Fiora, la duelista más temida de Valoran, ha alcanzado renombre por su estilo brusco y su mente astuta, así como por la velocidad de su fina espada. Nació en el seno de la Casa Laurent, en el reino de Demacia, y asumió el control de la familia a raíz de un escándalo que casi acaba con ellos. La reputación de la Casa Laurent quedó por los suelos, pero Fiora empeñó todos sus esfuerzos en restablecer el honor de su familia y devolverla al lugar que le correspondía entre las mejores de Demacia.

Ya desde muy temprana edad, Fiora empezó a desafiar todas las convenciones que le imponían. Su madre había encargado a los mejores artesanos de Demacia unas muñecas de asombroso realismo. Fiora se las regaló a sus doncellas y, en su lugar, tomó el estoque de su hermano y lo obligó a darle clases en secreto. Su padre le había comprado multitud de maniquíes para que sus costureras pudieran confeccionar los más maravillosos vestidos. Fiora los usó para practicar estocadas y embestidas.
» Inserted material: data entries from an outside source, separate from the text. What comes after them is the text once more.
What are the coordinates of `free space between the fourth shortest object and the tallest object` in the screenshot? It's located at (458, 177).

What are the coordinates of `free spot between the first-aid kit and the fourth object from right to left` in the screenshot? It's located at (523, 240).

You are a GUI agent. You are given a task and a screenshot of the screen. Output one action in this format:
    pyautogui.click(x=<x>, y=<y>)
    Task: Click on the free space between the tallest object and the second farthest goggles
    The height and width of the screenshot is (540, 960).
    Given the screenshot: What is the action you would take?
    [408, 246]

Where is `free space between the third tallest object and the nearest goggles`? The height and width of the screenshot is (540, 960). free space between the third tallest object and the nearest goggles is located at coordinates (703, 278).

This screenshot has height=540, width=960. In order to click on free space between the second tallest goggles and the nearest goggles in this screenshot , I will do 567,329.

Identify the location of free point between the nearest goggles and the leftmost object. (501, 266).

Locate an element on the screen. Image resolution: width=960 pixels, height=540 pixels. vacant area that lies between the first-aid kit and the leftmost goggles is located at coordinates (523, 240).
En todas las etapas de su vida procuró encarnar la nobleza de Demacia, embarcada en una búsqueda de la perfección que no admitía ofensas o agravios contra su honor o los ideales de su familia. Como hija menor de la Casa Laurent, estaba destinada a convertirse en un peón político y a ser objeto de intercambio en el gran juego de alianzas entre las casas patricias. Pero esto nunca le gustó a Fiora, cuyo temperamento solo veía deshonor en ser títere de una voluntad ajena, aunque se tratara de su amado padre. A pesar de su resistencia, se concertó un matrimonio de conveniencia con una rama secundaria de la Casa Crownguard y se trazaron planes para celebrar el casamiento en verano.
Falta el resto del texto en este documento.